YOGYAKARTA, KOMPAS
Pencanangan gerakan konservasi ini diawali dengan acara Kirab Budaya Konservasi 2013 di Dusun Tunggul Arum, Desa Wonokerto, Turi, Sleman, Selasa (8/1). Kirab menampilkan arakan warga dan kelompok kesenian berkostum buta (raksasa) dan hewan. Mereka masing-masing membawa bibit pohon.
Pukul 09.00, warga dengan berbagai macam kostum berjajar di sepanjang jalan Dusun Tunggul Arum. Tampak pula gunungan yang dirangkai dari ribuan salak.
Sekitar pukul 10.30, arak-arakan kirab mulai berjalan menuju perbatasan wilayah desa dengan Taman Nasional Gunung Merapi. Saat melewati pinggir Kali Krasak, rombongan warga berkostum raksasa berhenti dan menanam bibit pohon.
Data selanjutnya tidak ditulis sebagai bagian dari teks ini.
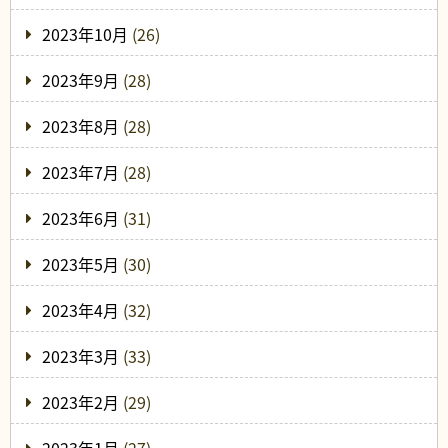
2023年10月
(26)
2023年9月
(28)
2023年8月
(28)
2023年7月
(28)
2023年6月
(31)
2023年5月
(30)
2023年4月
(32)
2023年3月
(33)
2023年2月
(29)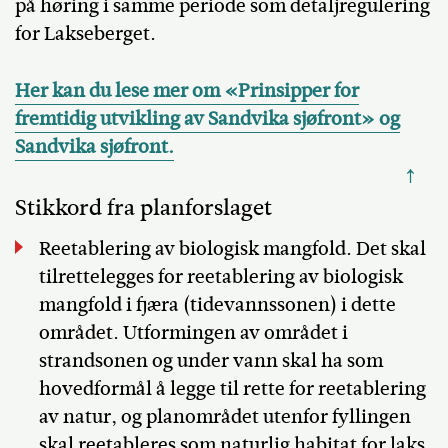
på høring i samme periode som detaljregulering
for Lakseberget.
Her kan du lese mer om «Prinsipper for
fremtidig utvikling av Sandvika sjøfront» og
Sandvika sjøfront.
↑
Stikkord fra planforslaget
Reetablering av biologisk mangfold. Det skal
tilrettelegges for reetablering av biologisk
mangfold i fjæra (tidevannssonen) i dette
området. Utformingen av området i
strandsonen og under vann skal ha som
hovedformål å legge til rette for reetablering
av natur, og planområdet utenfor fyllingen
skal reetableres som naturlig habitat for laks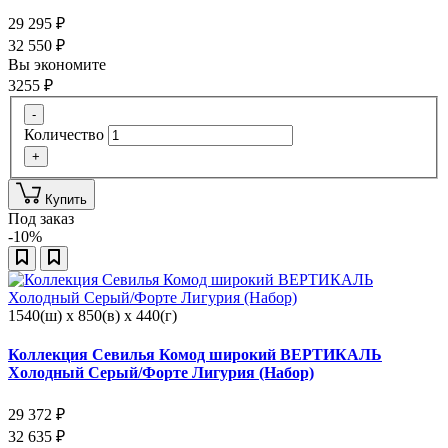
29 295
₽
32 550
₽
Вы экономите
3255
₽
-
Количество
+
Купить
Под заказ
-10%
1540(ш) x 850(в) x 440(г)
Коллекция Севилья Комод широкий ВЕРТИКАЛЬ
Холодный Серый/Форте Лигурия (Набор)
29 372
₽
32 635
₽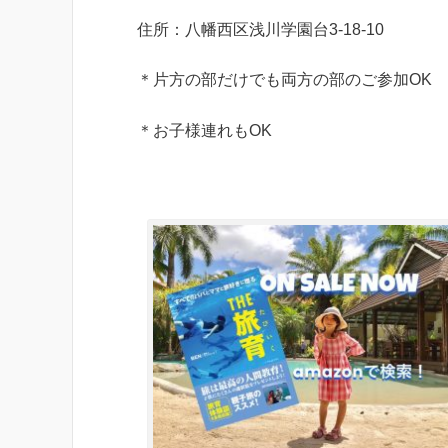
住所：八幡西区浅川学園台3-18-10
＊片方の部だけでも両方の部のご参加OK
＊お子様連れもOK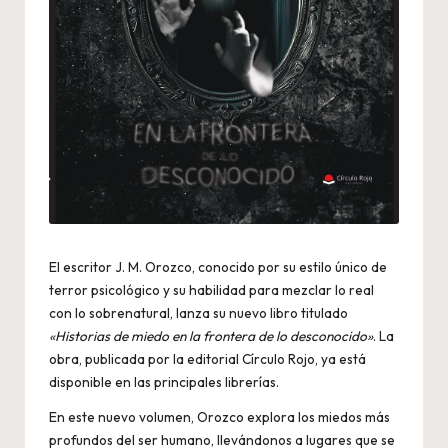
El escritor J. M. Orozco, conocido por su estilo único de
terror psicológico y su habilidad para mezclar lo real
con lo sobrenatural, lanza su nuevo libro titulado
«Historias de miedo en la frontera de lo desconocido»
. La
obra, publicada por la editorial Círculo Rojo, ya está
disponible en las principales librerías.
En este nuevo volumen, Orozco explora los miedos más
profundos del ser humano, llevándonos a lugares que se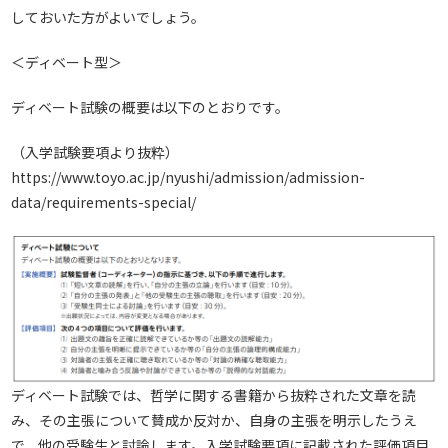
しておいた方がよいでしょう。
＜ディベート型＞
ディベート試験の概要は以下のとおりです。
（入学試験要項より抜粋）
https://www.toyo.ac.jp/nyushi/admission/admission-
data/requirements-special/
ディベート試験では、哲学に関する書籍から抜粋された文章を読
み、その主張について賛成か反対か、自身の主張を明示したうえ
で、他の受験生と討論します。入学試験要項に記載された評価項目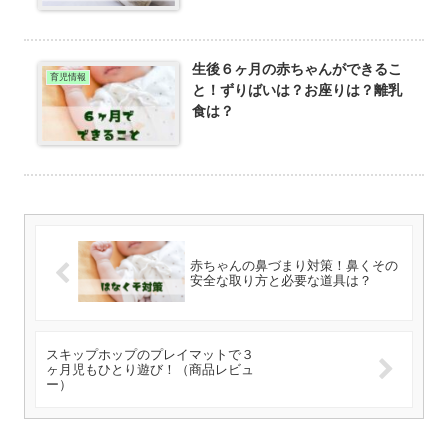
生後６ヶ月の赤ちゃんができるこ
育児情報
と！ずりばいは？お座りは？離乳
食は？
赤ちゃんの鼻づまり対策！鼻くその
安全な取り方と必要な道具は？
スキップホップのプレイマットで３
ヶ月児もひとり遊び！（商品レビュ
ー）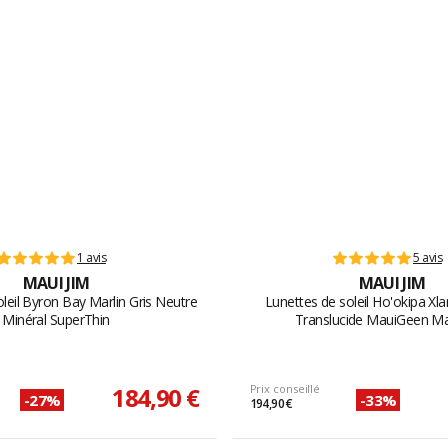
1 avis
5 avis
MAUI JIM
MAUI JIM
leil Byron Bay Marlin Gris Neutre
Lunettes de soleil Ho'okipa Xl
Minéral SuperThin
Translucide MauiGeen M
184,90 €
Prix conseillé
-27%
-33%
194,90 €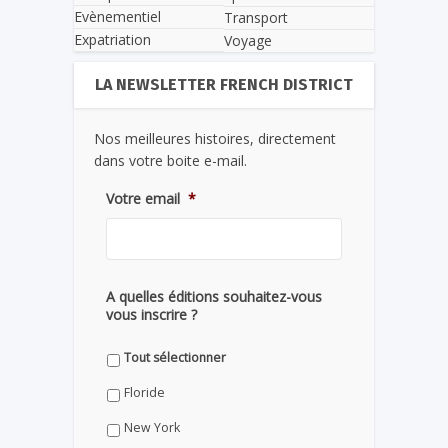
Evènementiel
Transport
Expatriation
Voyage
LA NEWSLETTER FRENCH DISTRICT
Nos meilleures histoires, directement
dans votre boite e-mail.
Votre email
*
A quelles éditions souhaitez-vous
vous inscrire ?
Tout sélectionner
Floride
New York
Menurut Kepala Sekolah Desa Siaga Bencana (SDSB) Desa Wonokerto Tomon Haryo Wirosobo, pohon yang ditanam, antara lain, bambu, buah-buahan, mahoni, damar, dan cemara. ”Pohon-pohon bambu akan ditanam di sepanjang aliran lahar. Bambu bisa berfungsi sebagai alat peringatan dini erupsi karena saat terkena panas pohon ini akan meletus dan berbunyi keras,” ujarnya.
Pendamping SDSB dari Fakultas Kehutanan Universitas Gadjah Mada, Joko Supriyadi, mengatakan, lereng Merapi merupakan daerah tangkapan air. Karena itu, konservasi lingkungan menjadi kebutuhan mendesak. ”Gerakan ini perlu dihargai karena keterjagaan lingkungan lereng Merapi sangat berpengaruh kepada nasib warga Yogyakarta di bagian bawah. Cara efektif menjaga lingkungan lewat gerakan budaya,” ujarnya.